Читаем Чистое течение полностью

«Конь» написан в самую глухую и страшную пору войны, на третьем году после вторжения гитлеровцев, — на третьем году жестокого унижения человеческой личности, массовой нищеты и голода, лагерей уничтожения, виселиц и газовых камер, возвращения к средневековому гетто. В рассказе обо всем этом нет ни слова. Он представляет собою как бы вариацию все той же знакомой темы, родившейся в дни санации; однако он не мог бы быть так написан до сентября, потому что луч крепнущей надежды, луч рассвета, тронувший мглистое небо, рожден для Рудницкого его новым опытом, борьбой, через которую прошел сам писатель, его новой верой в побеждающую силу человеческого духа, в неизбежность окончательной победы. Такой веры не было прежде у Рудницкого и быть еще не могло.

Оставаясь верным себе, он предпослал «Юношеским недугам» краткое вступление, говоря в нем не столько о напечатанном, сколько об утерянных рукописях, оставленных в Варшаве после получения мобилизационного предписания и смешавшихся затем с пеплом уничтоженного города. «Принадлежу к писателям-погорельцам, — писал здесь Рудницкий, — многочисленным в моем поколении, как всегда в бурные эпохи истории, — кто знает, не становятся ли они более интересными, как судьбы, как биографии, наконец, как люди, чем как творцы? Мы сами отдаем себе в этом отчет. Более близкие, нежели послевоенное поколение, великолепному — в искусстве — девятнадцатому веку, погруженные в творения великих мастеров, окруженные книжными полками, прогибающимися от полных собраний, мы знаем, чего мы стоим, хоть знаем также и чего могли бы мы стоить. История лишена жалости, она требует свершений, не интересуясь причинами, которые этим свершениям помешали осуществиться, и все же пусть дрогнет рука, готовая на скорые осуждения, прежде чем она подпишет нам приговор».
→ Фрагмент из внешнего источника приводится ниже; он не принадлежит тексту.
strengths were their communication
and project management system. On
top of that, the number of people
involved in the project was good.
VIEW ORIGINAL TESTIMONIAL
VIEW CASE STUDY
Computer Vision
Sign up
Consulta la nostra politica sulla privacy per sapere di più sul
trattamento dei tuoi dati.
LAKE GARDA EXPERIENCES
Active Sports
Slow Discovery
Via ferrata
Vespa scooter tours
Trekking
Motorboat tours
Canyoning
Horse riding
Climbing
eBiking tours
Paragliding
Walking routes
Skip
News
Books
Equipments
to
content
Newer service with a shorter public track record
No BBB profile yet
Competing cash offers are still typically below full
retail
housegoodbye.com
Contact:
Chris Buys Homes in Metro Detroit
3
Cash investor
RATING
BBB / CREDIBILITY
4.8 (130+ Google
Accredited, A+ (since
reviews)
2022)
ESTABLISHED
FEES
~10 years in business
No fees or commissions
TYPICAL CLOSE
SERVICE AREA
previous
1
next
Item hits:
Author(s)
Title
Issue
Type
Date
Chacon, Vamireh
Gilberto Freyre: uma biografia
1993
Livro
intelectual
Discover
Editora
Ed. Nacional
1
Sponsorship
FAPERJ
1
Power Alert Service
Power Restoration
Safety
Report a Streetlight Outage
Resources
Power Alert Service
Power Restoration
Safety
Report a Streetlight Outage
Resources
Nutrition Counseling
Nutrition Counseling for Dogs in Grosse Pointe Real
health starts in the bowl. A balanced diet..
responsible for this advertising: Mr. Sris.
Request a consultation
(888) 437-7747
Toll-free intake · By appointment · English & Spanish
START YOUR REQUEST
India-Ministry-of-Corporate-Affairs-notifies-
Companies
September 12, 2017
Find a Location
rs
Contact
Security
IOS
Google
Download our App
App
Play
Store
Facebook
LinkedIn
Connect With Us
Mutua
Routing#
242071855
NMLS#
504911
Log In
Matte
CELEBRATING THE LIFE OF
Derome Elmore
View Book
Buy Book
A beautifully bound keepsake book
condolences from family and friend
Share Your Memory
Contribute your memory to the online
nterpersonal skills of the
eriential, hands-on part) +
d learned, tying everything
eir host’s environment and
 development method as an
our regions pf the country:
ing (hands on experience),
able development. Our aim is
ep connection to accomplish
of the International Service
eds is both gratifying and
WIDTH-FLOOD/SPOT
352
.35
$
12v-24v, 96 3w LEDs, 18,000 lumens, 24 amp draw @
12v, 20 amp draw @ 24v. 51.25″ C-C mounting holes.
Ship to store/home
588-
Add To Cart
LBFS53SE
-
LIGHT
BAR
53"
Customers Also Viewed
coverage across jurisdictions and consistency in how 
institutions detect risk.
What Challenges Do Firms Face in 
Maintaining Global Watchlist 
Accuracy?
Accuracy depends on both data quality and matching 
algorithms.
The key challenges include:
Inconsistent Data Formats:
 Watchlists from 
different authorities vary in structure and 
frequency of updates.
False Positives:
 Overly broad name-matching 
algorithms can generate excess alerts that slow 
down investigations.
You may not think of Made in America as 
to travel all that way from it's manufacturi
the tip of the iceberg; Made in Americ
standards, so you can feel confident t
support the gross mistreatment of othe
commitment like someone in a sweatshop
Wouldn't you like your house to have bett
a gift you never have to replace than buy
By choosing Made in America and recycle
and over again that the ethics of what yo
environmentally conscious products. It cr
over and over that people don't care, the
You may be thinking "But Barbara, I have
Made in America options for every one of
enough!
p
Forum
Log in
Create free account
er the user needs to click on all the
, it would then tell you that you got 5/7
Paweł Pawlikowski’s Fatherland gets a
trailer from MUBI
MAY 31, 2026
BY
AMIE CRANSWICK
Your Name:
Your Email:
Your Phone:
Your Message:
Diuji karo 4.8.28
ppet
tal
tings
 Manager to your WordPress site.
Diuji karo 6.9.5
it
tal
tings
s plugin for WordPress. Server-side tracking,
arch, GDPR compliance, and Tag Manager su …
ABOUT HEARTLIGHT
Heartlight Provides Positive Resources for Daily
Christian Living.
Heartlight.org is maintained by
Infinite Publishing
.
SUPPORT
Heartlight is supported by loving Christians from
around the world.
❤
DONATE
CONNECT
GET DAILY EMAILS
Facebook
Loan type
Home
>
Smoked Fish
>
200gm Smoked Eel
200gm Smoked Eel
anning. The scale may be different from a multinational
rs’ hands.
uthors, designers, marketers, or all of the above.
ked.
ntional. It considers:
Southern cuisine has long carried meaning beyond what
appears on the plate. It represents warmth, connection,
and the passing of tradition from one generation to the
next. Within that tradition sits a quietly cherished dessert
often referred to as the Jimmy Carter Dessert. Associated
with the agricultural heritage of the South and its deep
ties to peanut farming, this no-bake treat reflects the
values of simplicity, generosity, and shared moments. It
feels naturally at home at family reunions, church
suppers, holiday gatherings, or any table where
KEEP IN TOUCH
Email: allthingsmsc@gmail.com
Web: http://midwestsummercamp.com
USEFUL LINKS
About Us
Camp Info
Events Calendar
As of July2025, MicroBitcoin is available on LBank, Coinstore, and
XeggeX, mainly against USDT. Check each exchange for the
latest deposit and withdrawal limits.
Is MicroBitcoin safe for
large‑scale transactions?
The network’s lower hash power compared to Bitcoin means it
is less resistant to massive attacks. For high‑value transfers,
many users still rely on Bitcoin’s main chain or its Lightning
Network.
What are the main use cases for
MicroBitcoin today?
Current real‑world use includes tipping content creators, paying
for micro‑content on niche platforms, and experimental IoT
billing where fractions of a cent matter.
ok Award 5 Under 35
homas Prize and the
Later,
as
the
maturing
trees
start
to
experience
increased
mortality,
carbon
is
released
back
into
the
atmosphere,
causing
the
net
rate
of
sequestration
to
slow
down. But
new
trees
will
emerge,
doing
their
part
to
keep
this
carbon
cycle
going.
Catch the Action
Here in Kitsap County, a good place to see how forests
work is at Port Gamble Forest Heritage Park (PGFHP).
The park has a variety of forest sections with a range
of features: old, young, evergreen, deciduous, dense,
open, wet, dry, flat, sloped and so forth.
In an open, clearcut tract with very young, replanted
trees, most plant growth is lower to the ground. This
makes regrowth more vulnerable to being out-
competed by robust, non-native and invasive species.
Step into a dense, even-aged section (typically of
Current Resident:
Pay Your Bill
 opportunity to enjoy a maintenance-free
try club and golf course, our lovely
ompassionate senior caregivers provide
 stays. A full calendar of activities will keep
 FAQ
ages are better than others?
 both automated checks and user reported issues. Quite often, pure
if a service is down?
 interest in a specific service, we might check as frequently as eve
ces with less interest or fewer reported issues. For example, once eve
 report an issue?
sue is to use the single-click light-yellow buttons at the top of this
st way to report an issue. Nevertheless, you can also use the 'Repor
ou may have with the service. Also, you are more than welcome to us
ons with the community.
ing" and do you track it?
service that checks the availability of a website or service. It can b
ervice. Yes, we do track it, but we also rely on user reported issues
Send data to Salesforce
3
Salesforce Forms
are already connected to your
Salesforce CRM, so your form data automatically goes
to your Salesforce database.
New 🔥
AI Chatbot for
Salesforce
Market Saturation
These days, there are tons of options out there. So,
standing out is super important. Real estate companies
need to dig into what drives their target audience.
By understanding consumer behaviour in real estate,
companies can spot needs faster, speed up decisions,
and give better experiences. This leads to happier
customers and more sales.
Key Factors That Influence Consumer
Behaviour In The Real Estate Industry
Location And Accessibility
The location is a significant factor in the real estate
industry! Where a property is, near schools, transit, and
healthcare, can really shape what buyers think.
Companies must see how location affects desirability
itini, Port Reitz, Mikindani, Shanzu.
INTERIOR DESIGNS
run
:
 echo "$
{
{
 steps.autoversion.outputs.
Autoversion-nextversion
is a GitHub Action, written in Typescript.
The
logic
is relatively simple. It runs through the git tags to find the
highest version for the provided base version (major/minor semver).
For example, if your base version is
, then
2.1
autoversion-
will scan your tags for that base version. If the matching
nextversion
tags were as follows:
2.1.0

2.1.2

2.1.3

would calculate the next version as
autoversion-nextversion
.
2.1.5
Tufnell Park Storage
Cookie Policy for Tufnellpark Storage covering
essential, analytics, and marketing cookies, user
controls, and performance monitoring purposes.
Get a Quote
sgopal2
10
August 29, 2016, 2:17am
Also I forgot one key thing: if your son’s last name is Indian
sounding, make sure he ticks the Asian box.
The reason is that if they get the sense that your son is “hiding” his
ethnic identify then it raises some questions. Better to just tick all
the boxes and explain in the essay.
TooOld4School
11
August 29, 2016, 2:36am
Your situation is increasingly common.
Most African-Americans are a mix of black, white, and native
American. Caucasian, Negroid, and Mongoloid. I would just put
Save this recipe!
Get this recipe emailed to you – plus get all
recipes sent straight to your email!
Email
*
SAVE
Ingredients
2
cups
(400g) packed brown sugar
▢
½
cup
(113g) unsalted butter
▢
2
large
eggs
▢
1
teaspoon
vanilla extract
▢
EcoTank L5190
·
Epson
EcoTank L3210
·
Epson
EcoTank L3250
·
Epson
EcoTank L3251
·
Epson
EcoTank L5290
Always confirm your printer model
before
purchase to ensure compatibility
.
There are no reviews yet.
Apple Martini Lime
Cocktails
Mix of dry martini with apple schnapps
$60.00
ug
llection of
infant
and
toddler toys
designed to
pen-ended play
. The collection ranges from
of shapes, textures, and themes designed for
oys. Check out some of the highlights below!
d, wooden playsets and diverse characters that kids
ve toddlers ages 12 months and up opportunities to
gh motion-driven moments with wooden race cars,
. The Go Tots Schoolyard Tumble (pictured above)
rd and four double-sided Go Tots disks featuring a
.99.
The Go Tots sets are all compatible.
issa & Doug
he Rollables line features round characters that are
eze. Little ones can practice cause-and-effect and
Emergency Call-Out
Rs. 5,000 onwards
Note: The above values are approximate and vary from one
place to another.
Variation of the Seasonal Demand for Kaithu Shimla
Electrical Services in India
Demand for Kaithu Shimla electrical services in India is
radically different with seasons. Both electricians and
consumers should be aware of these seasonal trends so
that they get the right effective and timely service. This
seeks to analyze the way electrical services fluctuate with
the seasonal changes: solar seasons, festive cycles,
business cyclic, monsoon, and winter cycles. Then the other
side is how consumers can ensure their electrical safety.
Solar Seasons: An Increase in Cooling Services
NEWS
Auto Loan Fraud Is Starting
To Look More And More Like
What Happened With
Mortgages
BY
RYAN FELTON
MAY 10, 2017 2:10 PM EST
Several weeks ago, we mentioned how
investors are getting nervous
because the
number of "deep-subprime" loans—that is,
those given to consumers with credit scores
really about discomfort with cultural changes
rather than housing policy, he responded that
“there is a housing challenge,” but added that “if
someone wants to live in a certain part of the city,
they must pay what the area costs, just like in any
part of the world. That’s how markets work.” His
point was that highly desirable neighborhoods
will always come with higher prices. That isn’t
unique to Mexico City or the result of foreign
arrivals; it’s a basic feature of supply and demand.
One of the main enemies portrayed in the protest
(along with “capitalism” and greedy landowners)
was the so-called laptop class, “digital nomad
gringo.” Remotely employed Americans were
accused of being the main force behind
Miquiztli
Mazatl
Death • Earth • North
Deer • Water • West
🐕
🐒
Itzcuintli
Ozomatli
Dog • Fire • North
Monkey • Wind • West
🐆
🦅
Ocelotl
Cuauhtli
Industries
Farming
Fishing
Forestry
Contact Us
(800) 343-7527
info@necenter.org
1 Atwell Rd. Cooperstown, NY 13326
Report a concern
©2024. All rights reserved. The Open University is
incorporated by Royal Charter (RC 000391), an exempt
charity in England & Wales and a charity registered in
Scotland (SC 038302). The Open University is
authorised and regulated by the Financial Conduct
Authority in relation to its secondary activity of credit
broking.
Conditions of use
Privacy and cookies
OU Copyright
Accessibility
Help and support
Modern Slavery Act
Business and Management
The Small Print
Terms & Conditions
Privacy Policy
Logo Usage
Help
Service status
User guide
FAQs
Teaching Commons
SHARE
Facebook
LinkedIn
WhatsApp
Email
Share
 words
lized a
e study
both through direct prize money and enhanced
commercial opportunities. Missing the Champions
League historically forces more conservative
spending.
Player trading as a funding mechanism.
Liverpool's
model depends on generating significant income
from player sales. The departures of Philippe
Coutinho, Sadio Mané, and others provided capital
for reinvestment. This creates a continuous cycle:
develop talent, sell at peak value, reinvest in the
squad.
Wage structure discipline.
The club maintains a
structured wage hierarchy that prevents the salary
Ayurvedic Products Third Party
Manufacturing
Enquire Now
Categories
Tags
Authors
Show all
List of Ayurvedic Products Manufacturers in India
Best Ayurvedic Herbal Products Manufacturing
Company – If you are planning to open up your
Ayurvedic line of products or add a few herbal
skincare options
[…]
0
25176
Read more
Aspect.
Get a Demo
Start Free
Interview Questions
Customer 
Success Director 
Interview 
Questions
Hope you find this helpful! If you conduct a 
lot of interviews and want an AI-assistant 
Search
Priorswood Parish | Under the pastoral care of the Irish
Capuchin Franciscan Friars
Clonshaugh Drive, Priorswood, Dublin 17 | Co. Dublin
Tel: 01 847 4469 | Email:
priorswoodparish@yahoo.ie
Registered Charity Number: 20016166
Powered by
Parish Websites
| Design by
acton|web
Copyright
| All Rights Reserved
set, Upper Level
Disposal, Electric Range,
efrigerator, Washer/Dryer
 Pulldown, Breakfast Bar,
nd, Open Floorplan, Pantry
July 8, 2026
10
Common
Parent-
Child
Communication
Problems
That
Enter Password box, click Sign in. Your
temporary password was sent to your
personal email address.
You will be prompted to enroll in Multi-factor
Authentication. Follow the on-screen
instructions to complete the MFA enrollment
Это горестные слова, и притом несправедливо жестокие по отношению к самому себе, успевшему, кроме страниц утраченных и ненаписанных вовсе, прийти к таким свершениям, из которых составились «Юношеские недуги». В короткой «голубой страничке», посвященной этой же книге и написанной уже после ее выхода в свет, Рудницкий снова со всей присущей ему экспрессией восклицает: «Если, подумал я, смысл писательства состоит в передаче материальных форм погибших материков, то каким же мизерным предстает в этой твоей книжке соотношение вещей, «избавленных от забвения», и вещей, обойденных тобою!» Но из пожарища, уничтожившего тот «материк», каким была досентябрьская Польша, Рудницкий вынес и сохранил для потомства многое — в том числе объяснение того, почему при всем личном героизме и готовности к самопожертвованию, которые владели в сентябре сердцами многих польских бойцов, их армия была обречена на неизбежное поражение: в ней не было почвы, способной взрастить ту необходимую для победы веру, какая явилась и у Рудницкого лишь много позже, в те же трудные дни, когда вся линия сопротивления врагу как бы резко переломилась, когда большинство польского народа прозрело, увидев то, что давно уже видели польские коммунисты, для которых борьба с захватчиками была лишь естественным продолжением их старой революционной борьбы. Истина состояла в том, что нынешнюю борьбу следовало вести не во имя слепого восстановления прежнего, но ради нового будущего, ради истинной справедливости. Только с таким прозрением могла появиться надежда.

И «реальные очертания» еще одного «материка», уничтоженного в огне и крови войны, сохранила книга ранних повестей и рассказов Рудницкого. Речь идет о том же захолустном местечке старой Польши, какое впервые появилось в «Крысах», — и особенно о таком важном для Рудницкого аспекте этой темы, как любовь, не способная принести счастья: любовь, которая в душной атмосфере неизбежно обречена на то, чтобы обернуться драмой.

Небольшая повесть «Нелюбимая» вышла в 1937 году. «Двое двадцатилетних» — так представляет автор ее героев.